What Do Tardigrades Eat? 8 Foods This Animal Loves

Written by August Croft
Published: December 21, 2021
Share on:


You may not have heard of tardigrades before now, but there is a lot to learn about them. This microscopic organism needs to eat, just like the rest of us, and what it eats to survive may surprise you!

So, what do tardigrades eat? Tardigrades eat plant matter, algae, rotifers, and even other tardigrades. Even though they exist at a microscopic level, these animals are capable of consuming things much larger than them.

But do we know how much a tardigrade eats? And how does a microscopic creature manage to eat anything at all? Let’s learn more about this unique animal now.

What Does a Tardigrade Eat?

What Do Tardigrades Eat?
Tardigrades eat plant matter, algae, rotifers, and even other tardigrades


©Schokraie E, Warnken U, Hotz-Wagenblatt A, Grohme MA, Hengherr S, et al. (2012) / CC BY 2.5 – License

A tardigrade eats liquid from plant matter and algae, as well as larger organisms such as rotifers and other tardigrades. Also known as water bears, a tardigrade has a specific diet that it sticks to.

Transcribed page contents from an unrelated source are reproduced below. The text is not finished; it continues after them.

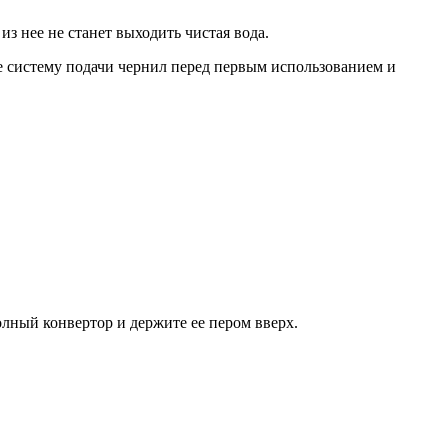
з нее не станет выходить чистая вода.
е систему подачи чернил перед первым использованием и
олный конвертор и держите ее пером вверх.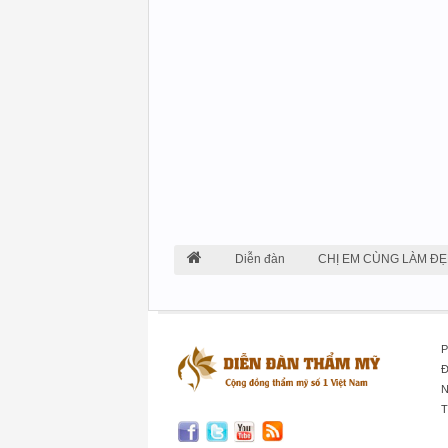
Diễn đàn
CHỊ EM CÙNG LÀM ĐẸ
P
Đ
N
T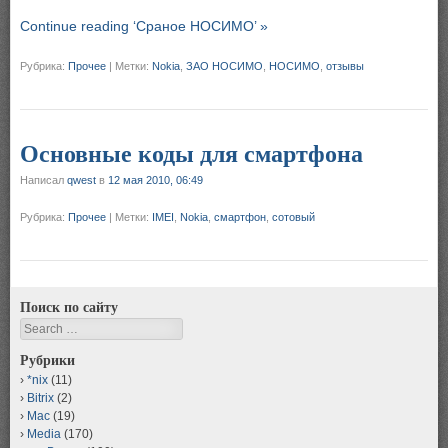
Continue reading ‘Сраное НОСИМО’ »
Рубрика:
Прочее
|
Метки:
Nokia
,
ЗАО НОСИМО
,
НОСИМО
,
отзывы
Основные коды для смартфона
Написал
qwest
в
12 мая 2010, 06:49
Рубрика:
Прочее
|
Метки:
IMEI
,
Nokia
,
смартфон
,
сотовый
Поиск по сайту
Search
Рубрики
*nix
(11)
Bitrix
(2)
Mac
(19)
Media
(170)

Given that tardigrades have the potential to eat other tardigrades, they can be considered cannibalistic. However, they are more likely to consume fluids from many different types of plants. As tardigrades only live in water, moisture is an important part of their diet.

According to the Illinois Wesleyan University Species Distribution Project, water bears have powerful piercing stylets. These unique stylets allow tardigrades to pierce the flesh of plants or other microorganisms and suck out the interior of these species. But more on that later.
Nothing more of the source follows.